So war 2017, so wird 2018: Das denken Vertreter der Startup-Szene über dieses und nächstes Jahr
„Aufwärtstrend“, „im Mainstream angekommen“, „Internationalisierungsschub“, „Professionalisierungsdynamik“, „einiges weiter gegangen“: Im Großen und Ganzen sind viele Vertreter der Startup-Szene zufrieden damit, wie sich das Ökosystem dieses Jahr entwickelt hat. Damit einher geht aber auch eine verstärkte Kompetitivität, das Eindringen von Trittbrettfahrern in den Markt und die Überhitzung der Thematik. Auch sind viele gespannt, welche Stoßrichtung die neue Bundesregierung in Sachen Startups verfolgen wird.

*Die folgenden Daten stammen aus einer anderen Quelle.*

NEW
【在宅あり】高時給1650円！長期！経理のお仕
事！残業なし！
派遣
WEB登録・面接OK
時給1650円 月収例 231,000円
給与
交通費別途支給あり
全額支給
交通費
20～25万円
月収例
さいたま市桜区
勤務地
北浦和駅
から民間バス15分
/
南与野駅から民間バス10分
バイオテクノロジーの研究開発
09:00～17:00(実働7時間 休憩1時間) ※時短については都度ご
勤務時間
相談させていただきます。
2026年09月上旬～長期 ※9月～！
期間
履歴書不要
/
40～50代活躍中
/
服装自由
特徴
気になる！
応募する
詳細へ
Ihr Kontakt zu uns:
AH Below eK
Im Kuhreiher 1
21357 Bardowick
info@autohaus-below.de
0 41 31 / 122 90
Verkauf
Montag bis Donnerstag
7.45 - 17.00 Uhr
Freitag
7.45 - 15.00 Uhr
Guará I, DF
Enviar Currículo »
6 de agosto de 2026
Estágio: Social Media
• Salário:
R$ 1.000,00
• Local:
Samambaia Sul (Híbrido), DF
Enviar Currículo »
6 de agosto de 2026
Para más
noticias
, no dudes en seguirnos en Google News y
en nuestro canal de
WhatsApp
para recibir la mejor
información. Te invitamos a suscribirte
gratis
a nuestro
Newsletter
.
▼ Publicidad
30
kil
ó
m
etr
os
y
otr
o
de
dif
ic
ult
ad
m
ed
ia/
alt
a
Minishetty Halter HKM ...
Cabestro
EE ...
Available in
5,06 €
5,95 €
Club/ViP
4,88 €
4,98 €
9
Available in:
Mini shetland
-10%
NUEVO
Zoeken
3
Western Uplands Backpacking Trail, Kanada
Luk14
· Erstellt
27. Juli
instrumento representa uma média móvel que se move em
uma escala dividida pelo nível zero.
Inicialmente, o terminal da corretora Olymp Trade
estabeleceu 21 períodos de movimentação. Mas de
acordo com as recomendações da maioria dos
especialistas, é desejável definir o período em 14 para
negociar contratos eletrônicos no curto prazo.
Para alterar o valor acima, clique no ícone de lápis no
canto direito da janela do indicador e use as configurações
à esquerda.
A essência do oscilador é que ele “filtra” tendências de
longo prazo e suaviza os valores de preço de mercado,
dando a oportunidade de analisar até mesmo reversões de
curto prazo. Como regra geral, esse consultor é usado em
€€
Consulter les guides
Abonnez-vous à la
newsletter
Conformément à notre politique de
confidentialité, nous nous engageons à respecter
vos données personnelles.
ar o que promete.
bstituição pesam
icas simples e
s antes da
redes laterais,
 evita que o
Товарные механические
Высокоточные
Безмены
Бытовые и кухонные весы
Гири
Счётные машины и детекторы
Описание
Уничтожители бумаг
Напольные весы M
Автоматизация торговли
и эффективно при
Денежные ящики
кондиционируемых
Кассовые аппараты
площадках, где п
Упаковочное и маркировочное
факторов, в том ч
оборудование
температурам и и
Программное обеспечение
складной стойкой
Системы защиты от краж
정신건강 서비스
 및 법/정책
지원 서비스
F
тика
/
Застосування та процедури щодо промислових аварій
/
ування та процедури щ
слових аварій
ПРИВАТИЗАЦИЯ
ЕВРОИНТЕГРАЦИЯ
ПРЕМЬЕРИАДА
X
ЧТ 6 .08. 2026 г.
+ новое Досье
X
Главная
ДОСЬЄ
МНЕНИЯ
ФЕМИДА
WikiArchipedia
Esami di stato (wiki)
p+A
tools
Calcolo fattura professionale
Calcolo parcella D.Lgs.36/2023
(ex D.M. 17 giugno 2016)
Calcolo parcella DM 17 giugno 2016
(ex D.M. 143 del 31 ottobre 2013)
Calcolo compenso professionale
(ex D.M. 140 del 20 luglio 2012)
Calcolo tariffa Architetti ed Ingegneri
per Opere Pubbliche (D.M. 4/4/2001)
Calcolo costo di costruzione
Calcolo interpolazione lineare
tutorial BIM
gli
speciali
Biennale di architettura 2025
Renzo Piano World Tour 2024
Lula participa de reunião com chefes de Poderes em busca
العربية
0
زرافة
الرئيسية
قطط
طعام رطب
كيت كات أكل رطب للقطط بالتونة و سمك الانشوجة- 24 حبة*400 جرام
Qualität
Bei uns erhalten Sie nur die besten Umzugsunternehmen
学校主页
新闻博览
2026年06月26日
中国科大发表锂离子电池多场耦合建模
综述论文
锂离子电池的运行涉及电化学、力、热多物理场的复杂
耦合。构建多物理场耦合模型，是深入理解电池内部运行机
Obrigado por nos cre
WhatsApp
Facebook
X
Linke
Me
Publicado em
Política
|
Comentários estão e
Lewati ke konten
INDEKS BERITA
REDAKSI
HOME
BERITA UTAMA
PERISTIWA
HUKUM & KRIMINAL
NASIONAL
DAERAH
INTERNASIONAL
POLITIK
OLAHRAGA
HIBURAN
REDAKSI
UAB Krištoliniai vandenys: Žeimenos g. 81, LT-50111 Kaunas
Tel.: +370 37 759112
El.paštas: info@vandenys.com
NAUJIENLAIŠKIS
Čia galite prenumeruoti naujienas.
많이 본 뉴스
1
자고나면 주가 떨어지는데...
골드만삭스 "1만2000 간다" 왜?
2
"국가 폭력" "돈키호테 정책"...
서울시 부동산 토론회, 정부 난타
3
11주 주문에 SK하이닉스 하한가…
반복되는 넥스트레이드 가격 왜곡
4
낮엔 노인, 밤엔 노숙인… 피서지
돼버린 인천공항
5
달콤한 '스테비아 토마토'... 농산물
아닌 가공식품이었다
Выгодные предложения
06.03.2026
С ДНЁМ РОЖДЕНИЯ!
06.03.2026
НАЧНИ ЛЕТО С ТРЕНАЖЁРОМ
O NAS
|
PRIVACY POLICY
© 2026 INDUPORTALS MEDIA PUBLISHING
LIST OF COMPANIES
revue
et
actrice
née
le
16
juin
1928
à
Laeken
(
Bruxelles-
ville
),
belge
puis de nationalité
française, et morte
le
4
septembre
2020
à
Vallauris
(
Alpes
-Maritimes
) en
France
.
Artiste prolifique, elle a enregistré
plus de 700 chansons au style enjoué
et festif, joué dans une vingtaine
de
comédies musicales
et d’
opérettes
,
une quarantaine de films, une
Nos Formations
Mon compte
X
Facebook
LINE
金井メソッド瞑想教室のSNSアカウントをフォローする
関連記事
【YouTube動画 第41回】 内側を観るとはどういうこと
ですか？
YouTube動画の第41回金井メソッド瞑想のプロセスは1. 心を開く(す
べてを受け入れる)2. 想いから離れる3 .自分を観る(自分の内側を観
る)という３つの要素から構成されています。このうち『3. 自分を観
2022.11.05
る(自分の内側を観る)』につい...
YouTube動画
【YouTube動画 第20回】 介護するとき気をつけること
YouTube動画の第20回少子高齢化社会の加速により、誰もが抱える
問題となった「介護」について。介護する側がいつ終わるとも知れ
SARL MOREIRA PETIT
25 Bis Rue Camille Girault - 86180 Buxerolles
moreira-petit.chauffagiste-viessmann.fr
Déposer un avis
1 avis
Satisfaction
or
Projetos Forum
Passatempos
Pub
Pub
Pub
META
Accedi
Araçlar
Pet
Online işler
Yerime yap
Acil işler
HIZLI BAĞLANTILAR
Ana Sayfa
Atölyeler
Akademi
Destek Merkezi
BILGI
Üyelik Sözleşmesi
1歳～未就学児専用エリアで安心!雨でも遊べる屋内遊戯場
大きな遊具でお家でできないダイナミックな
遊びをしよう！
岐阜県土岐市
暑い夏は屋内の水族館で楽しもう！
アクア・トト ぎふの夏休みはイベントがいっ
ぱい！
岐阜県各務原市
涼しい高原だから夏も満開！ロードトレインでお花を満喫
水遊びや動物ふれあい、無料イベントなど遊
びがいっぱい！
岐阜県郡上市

Wir haben uns bei Vertretern der Startup-Branche in Österreich umgehört, wie sie das Jahr 2017 bewerten und was sie sich von 2018 erwarten (in alphabetischer Reihenfolge).
Michael Altrichter, Business Angel
„Der Aufwärtstrend der gesamten Startup-Szene in Österreich ging 2017 ungebrochen weiter. Das Thema Startup ist in allen Bereich der Politik, Öffentlichkeit und Wirtschaft breit aufgeschlagen und endgültig vom Randthema zu Mainstream geworden. Am deutlichsten sieht man das bei der Bitcoin-Preisralley und den zahlreichen ICOs, die in diesem Jahr jedermann und -frau das enorme Potential der Blockchain-Technologie aufgezeigt hat. Und genau diese Technologie wird das Jahr 2018 prägen. Viele neue Geschäftsmodelle werden entstehen und Kryptowährungen werden weithin enorm an Wert zulegen. Allerdings ist die Wahrscheinlichkeit, dass 2018 starke Kurseinbrüche den jahrelangen Aufwärtstrend etwas bremsen, wohl auch nicht ganz außer Acht zu lassen. Wir können gespannt sein! In diesem Sinne: Prosit 2018! 😊“
Lisa Fassl, Austrian Angel Investors Association
“2017 hat gezeigt, dass das Thema Startup sich zu einer richtigen Industrie entwickelt hat. Damit einher geht verstärkte Kompetitivität zwischen den Akteuren, was dem Ökosystem zu einem gewissen Grad gut tut und zu einer Professionalisierung der Angebote führt. Trotzdem – gerade um als Szene schneller zu wachsen und international aufzuzeigen – brauchen wir eine gemeinsame Vision für den Standort und ein gesundes Level an Konkurrenz und Kooperation.”
Irene Fialka, INiTS
“Das österreichische Startup-Ökosystem hat sich extrem gut entwickelt, besonders Wien ist unter den Startup-Hubs international sichtbar geworden. 2017 war geprägt durch international beachtete Exits wie jenem von mySugr, zudem fand eine Diversifizierung und Professionalisierung des Startup-Ökosystems statt. 2018 werden wir an der Realisierung bzw. Stabilisierung neuer Initiativen und an der besseren Orientierung für Entrepreneure in einem extrem dynamischen Ökosystem arbeiten müssen. Beides ist nötig um mehr Geschwindigkeit auf die Straße zu bringen, um als Ökosystem attraktiver zu werden und im internationalen Wettbewerb bestehen zu können.”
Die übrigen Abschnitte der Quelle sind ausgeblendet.